[Stored data]
--- --- ---

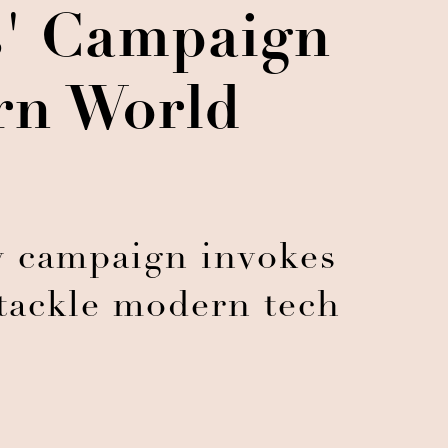
ns' Campaign
rn World
 campaign invokes
 tackle modern tech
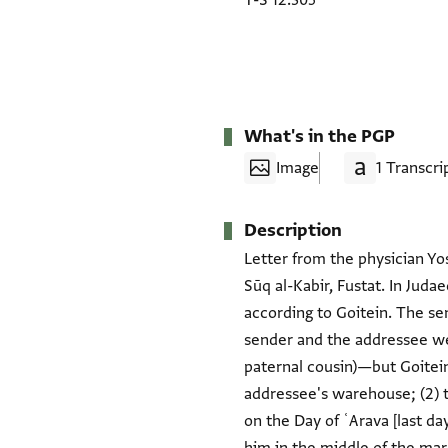
T-S 12.305
What's in the PGP
Image
1 Transcri
Description
Letter from the physician Yose
Sūq al-Kabir, Fustat. In Juda
according to Goitein. The sen
sender and the addressee wer
paternal cousin)—but Goitein
addressee's warehouse; (2) t
on the Day of ʿArava [last d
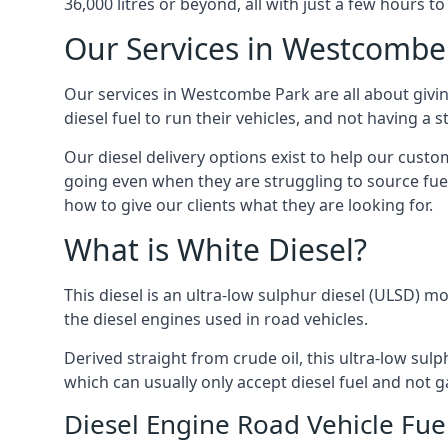
36,000 litres or beyond, all with just a few hours 
Our Services in Westcombe
Our services in Westcombe Park are all about giv
diesel fuel to run their vehicles, and not having a
Our diesel delivery options exist to help our cust
going even when they are struggling to source fuel
how to give our clients what they are looking for.
What is White Diesel?
This diesel is an ultra-low sulphur diesel (ULSD) m
the diesel engines used in road vehicles.
Derived straight from crude oil, this ultra-low sulp
which can usually only accept diesel fuel and not ga
Diesel Engine Road Vehicle Fue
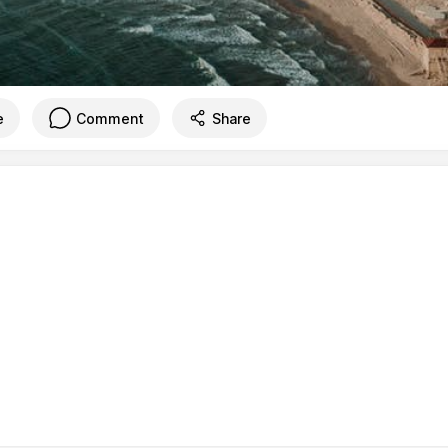
e
Comment
Share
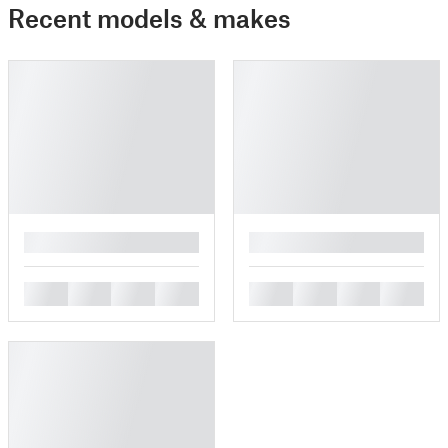
Recent models & makes
█
█
█
█
█
█
█
█
█
█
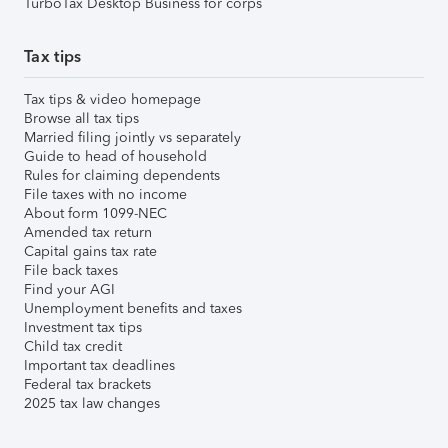
TurboTax Desktop Business for corps
Tax tips
Tax tips & video homepage
Browse all tax tips
Married filing jointly vs separately
Guide to head of household
Rules for claiming dependents
File taxes with no income
About form 1099-NEC
Amended tax return
Capital gains tax rate
File back taxes
Find your AGI
Unemployment benefits and taxes
Investment tax tips
Child tax credit
Important tax deadlines
Federal tax brackets
2025 tax law changes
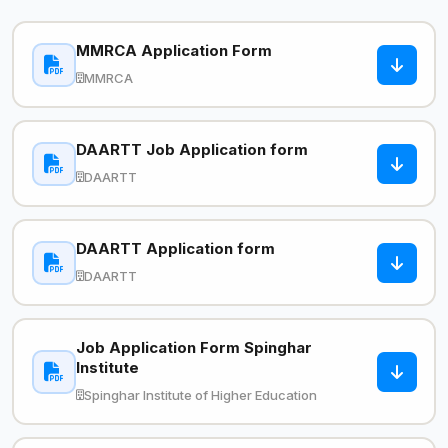
MMRCA Application Form
MMRCA
DAARTT Job Application form
DAARTT
DAARTT Application form
DAARTT
Job Application Form Spinghar
Institute
Spinghar Institute of Higher Education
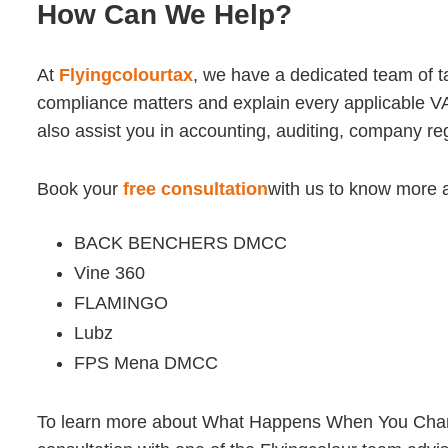
How Can We Help?
At
Flyingcolourtax
, we have a dedicated team of 
compliance matters and explain every applicable VA
also assist you in accounting, auditing, company r
Book your
free consultation
with us to know more 
BACK BENCHERS DMCC
Vine 360
FLAMINGO
Lubz
FPS Mena DMCC
To learn more about What Happens When You Change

--- --- ---

## About this task
Write out again exactly the lines above from the one with "going even when" through the one with "Tax tips & video homepage", adding no other lines and no pictures.

## Task solution
going even when they are struggling to source fuel
how to give our clients what they are looking for.
What is White Diesel?
This diesel is an ultra-low sulphur diesel (ULSD) m
the diesel engines used in road vehicles.
Derived straight from crude oil, this ultra-low sulp
which can usually only accept diesel fuel and not ga
Diesel Engine Road Vehicle Fue
e
Comment
Share
Recent models & makes
█
█
█
█
█
█
█
█
█
█
TurboTax Desktop Business for corps
Tax tips
Tax tips & video homepage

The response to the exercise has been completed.